Gerhard Cardeal Mueller, ex-prefeito da Congregação para a Doutrina da Fé, reconheceu essas tentativas de redefinir os perenes ensinamentos morais da Igreja afirmando que eles representam um «desenvolvimento de doutrina» e uma «mudança de paradigma», pelo que eles realmente são.: a heresia do modernismo.(19)  O colunista Ross Douthat do NY Times concluiu praticamente o mesmo, observando que com Amoris Laetitia, o Papa Francisco e outros querem que o ensinamento moral da Igreja se adapte às normas culturais modernas.(20)

O verdadeiro objetivo da Amoris Laetitia

Chame isso de modernismo, chame-o de corrupção da doutrina, chame-o por qualquer nome que considere adequado. Eu afirmo que ganhar aprovação moral para o comportamento homossexual é o objetivo real de Amoris Laetitia, e que é precisamente por isso que o ensinamento da Humanae Vitae e da Lei Natural deve ser deixado de lado, isto é: que pelo desígnio de Deus, existe um elo inseparável entre os significados unitivo e procriativo do ato conjugal, e que o significado unitivo é subordinado ao fim primário: a procriação. Como John Kippley, fundador da Liga Casal-Casal, argumentou, se o significado procriativo pode ser eliminado do ato conjugal, então é efetivamente deixado sem nenhum argumento contra a sodomia. E aqueles que promovem a agenda sodomita sabem disso.

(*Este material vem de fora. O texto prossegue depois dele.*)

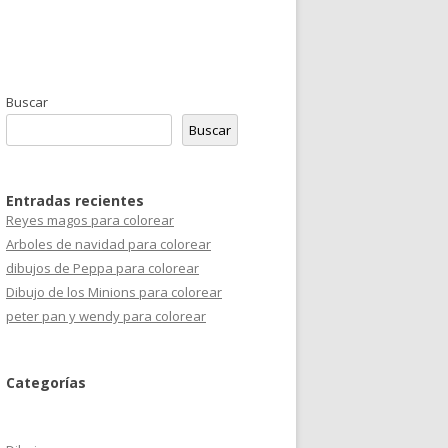
Buscar
Buscar
Entradas recientes
Reyes magos para colorear
Arboles de navidad para colorear
dibujos de Peppa para colorear
Dibujo de los Minions para colorear
peter pan y wendy para colorear
Categorías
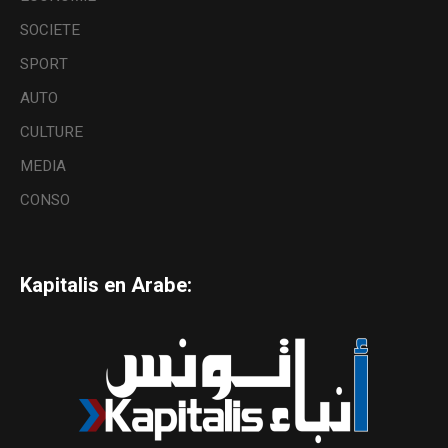
SOCIETE
SPORT
AUTO
CULTURE
MEDIA
CONSO
Kapitalis en Arabe:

Eles sabem que eles também devem descartar a noção de complementaridade física e emocional dos sexos,(21) bem como o conceito de mal moral intrínseco – que na verdade significa que eles devem derrubar toda a ordem moral. Isso explica por que eles estão agora pedindo a remoção da linguagem no Catecismo, que afirma que a atração pelo mesmo sexo é «objetivamente desordenada», e que atos homossexuais «são atos de grave depravação» que são «intrinsecamente desordenados» e «contrários». à lei natural «precisamente porque» fecham o ato sexual ao dom da vida ´e´ não procedem de uma genuína complementaridade afetiva e sexual»(23).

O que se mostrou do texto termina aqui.